Light in Darkness by Albert Marrin, 388 pages. NON-FICTION Alfred A. Knopf (Penguin Random House), 2019.
$20.
Content: Language: PG-13 (8
swears); Mature Content: G; Violence: R
BUYING ADVISORY: ADULTS – OPTIONAL
AUDIENCE APPEAL: AVERAGE
This is a history of the violence inflicted
on the Warsaw Ghetto and the Jews of Poland.
Woven throughout the chronological telling of the violence is the story
of an amazing humanitarian named Janusz Korczak. Korczak loved children and helped run an
orphanage, which he tried to protect during the Holocaust. Eventually, Korczak and his orphans were
claimed by Nazi hatred. Even though Korczak had influential friends who
tried to help him escape, he wouldn’t leave his children.

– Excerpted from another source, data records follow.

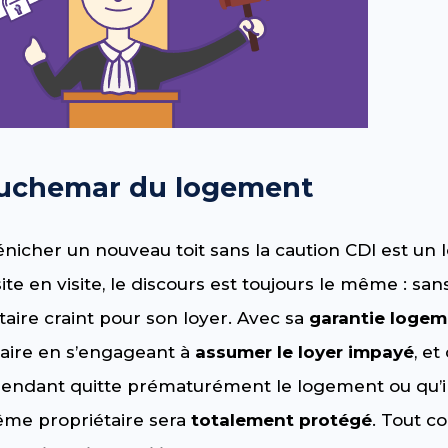
auchemar du logement
dénicher un nouveau toit sans la caution CDI est un
te en visite, le discours est toujours le même : sans
taire craint pour son loyer. Avec sa
garantie loge
taire en s’engageant à
assumer le loyer impayé
, et
dépendant quitte prématurément le logement ou qu’il 
ême propriétaire sera
totalement protégé
. Tout 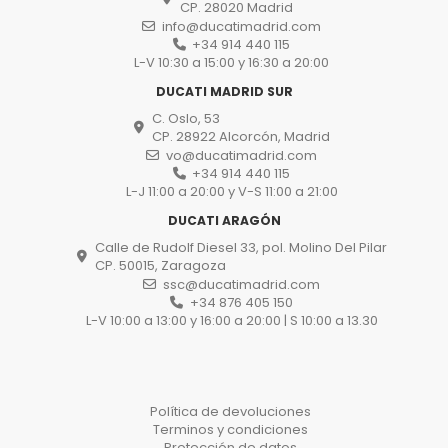
CP. 28020 Madrid
info@ducatimadrid.com
+34 914 440 115
L-V 10:30 a 15:00 y 16:30 a 20:00
DUCATI MADRID SUR
C. Oslo, 53
CP. 28922 Alcorcón, Madrid
vo@ducatimadrid.com
+34 914 440 115
L-J 11:00 a 20:00 y V-S 11:00 a 21:00
DUCATI ARAGÓN
Calle de Rudolf Diesel 33, pol. Molino Del Pilar
CP. 50015, Zaragoza
ssc@ducatimadrid.com
+34 876 405 150
L-V 10:00 a 13:00 y 16:00 a 20:00 | S 10:00 a 13.30
Política de devoluciones
Terminos y condiciones
Protección de datos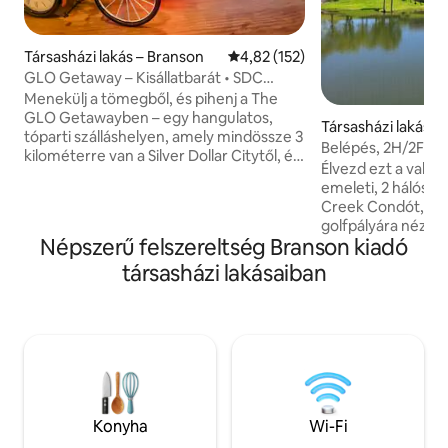
Társasházi lakás – Branson
Átlagos értékelés: 5/4,82, 152 
4,82 (152)
GLO Getaway – Kisállatbarát • SDC
közelében • Lakóhely a tónál
​Menekülj a tömegből, és pihenj a The
GLO Getawayben – egy hangulatos,
Társasházi lakás –
tóparti szálláshelyen, amely mindössze 3
Belépés, 2H/2F pih
kilométerre van a Silver Dollar Citytől, és
és a golfpályára
Élvezd ezt a valódi
14,5 kilométerre Branson városától
emeleti, 2 hálószo
(Missouri). Tökéletes pároknak, kis
Creek Condót, ame
családoknak, háziállat-tulajdonosoknak
golfpályára néző, 
és a tó szerelmeseinek, akik nyugodt
Népszerű felszereltség Branson kiadó
rendelkezik. Pihen
szállást keresnek a Table Rock-tó
hangjára ezen a cs
társasházi lakásaiban
közelében. A The GLO GetAway
két hálószobás, k
vendégei exkluzív kedvezményes árat
felújított lakás kö
kapnak a GloRides Paddle Tours &
hogy élvezhesd mi
Rentals szolgáltatásaira. Ez a Table Rock
kínál. Egyszerű kul
Lake egyetlen olyan átlátszó
Fi, okostévék, ha
kenubérlőhelye, amely élénk
kandalló, amelyet
fényrendszerrel rendelkezik, hogy
élvezhetsz. Nagysz
sötétedés után is felfedezhessék az
Branson 76 strip, a
Indian Pointot!
Konyha
Wi-Fi
Silver Dollar City 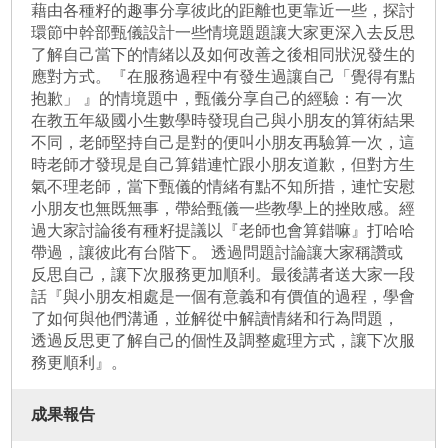
藉由各種籽的趣事分享彼此的距離也更靠近一些，探討
環節中幹部甄儀設計一些情境題題讓大家更深入去反思
了解自己當下的情緒以及如何改善之後相同狀況發生的
應對方式。『在服務過程中有發生過讓自己「覺得有點
抱歉」 』的情境題中，甄儀分享自己的經驗：有一次
在教五年級國小生數學時發現自己與小朋友的算術結果
不同，老師堅持自己是對的便叫小朋友再驗算一次，這
時老師才發現是自己算錯連忙跟小朋友道歉，但對方生
氣不理老師，當下甄儀的情緒有點不知所措，連忙安慰
小朋友也無既無事，帶給甄儀一些教學上的挫敗感。經
過大家討論後有種籽提議以『老師也會算錯嘛』打哈哈
帶過，讓彼此有台階下。 透過問題討論讓大家稱讚或
反思自己，讓下次服務更加順利。最後講者送大家一段
話『與小朋友相處是一個有意義和有價值的過程，學會
了如何與他們溝通，並解從中解讀情緒和行為問題，
透過反思更了解自己的個性及調整處理方式，讓下次服
務更順利』。
成果報告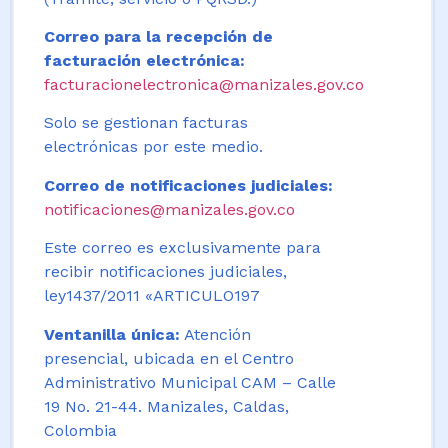
Correo para la recepción de
facturación electrónica:
facturacionelectronica@manizales.gov.co
Solo se gestionan facturas
electrónicas por este medio.
Correo de notificaciones judiciales:
notificaciones@manizales.gov.co
Este correo es exclusivamente para
recibir notificaciones judiciales,
ley1437/2011 «ARTICULO197
Ventanilla única:
Atención
presencial, ubicada en el Centro
Administrativo Municipal CAM – Calle
19 No. 21-44. Manizales, Caldas,
Colombia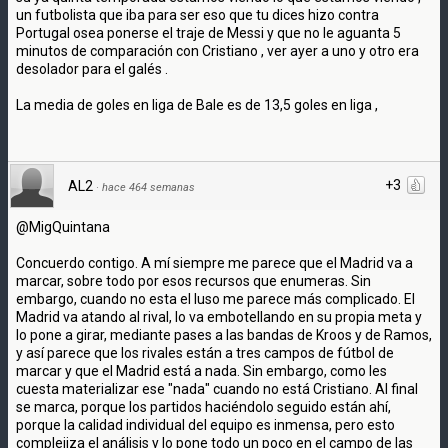
un futbolista que iba para ser eso que tu dices hizo contra
Portugal osea ponerse el traje de Messi y que no le aguanta 5
minutos de comparación con Cristiano , ver ayer a uno y otro era
desolador para el galés .
La media de goles en liga de Bale es de 13,5 goles en liga ,
+3
AL2
·
hace 464 semanas
@MigQuintana
Concuerdo contigo. A mí siempre me parece que el Madrid va a
marcar, sobre todo por esos recursos que enumeras. Sin
embargo, cuando no esta el luso me parece más complicado. El
Madrid va atando al rival, lo va embotellando en su propia meta y
lo pone a girar, mediante pases a las bandas de Kroos y de Ramos,
y así parece que los rivales están a tres campos de fútbol de
marcar y que el Madrid está a nada. Sin embargo, como les
cuesta materializar ese "nada" cuando no está Cristiano. Al final
se marca, porque los partidos haciéndolo seguido están ahí,
porque la calidad individual del equipo es inmensa, pero esto
complejiza el análisis y lo pone todo un poco en el campo de las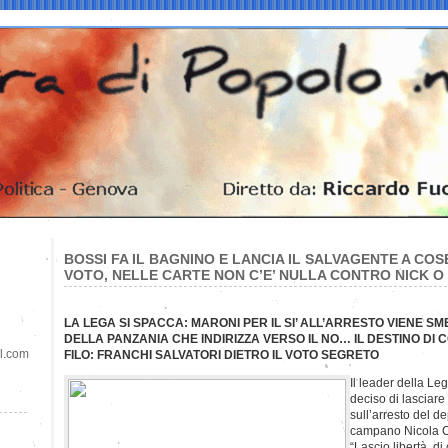
BOSSI FA IL BAGNINO E LANCIA IL SALVAGENTE A COSE
VOTO, NELLE CARTE NON C’E’ NULLA CONTRO NICK O
LA LEGA SI SPACCA: MARONI PER IL SI’ ALL’ARRESTO VIENE S
DELLA PANZANIA CHE INDIRIZZA VERSO IL NO… IL DESTINO DI
il.com
FILO: FRANCHI SALVATORI DIETRO IL VOTO SEGRETO
Il leader della L
deciso di lasciare
sull’arresto del d
campano Nicola C
“Lascio libertà di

This is a hard and horrifyingly graphic
telling of the violence exacted on the Polish Jewish people. I loved everything about Korczak, but his
story was a small part of this account.
I’ve never read such a violent unrelenting telling of the Holocaust. I’m not saying this book doesn’t have its
place but it’s a brutal read. The content includes torture, cold-blooded murder
of children and babies, horrible degrading abuse, graphic descriptions of death
and other appalling acts of violence.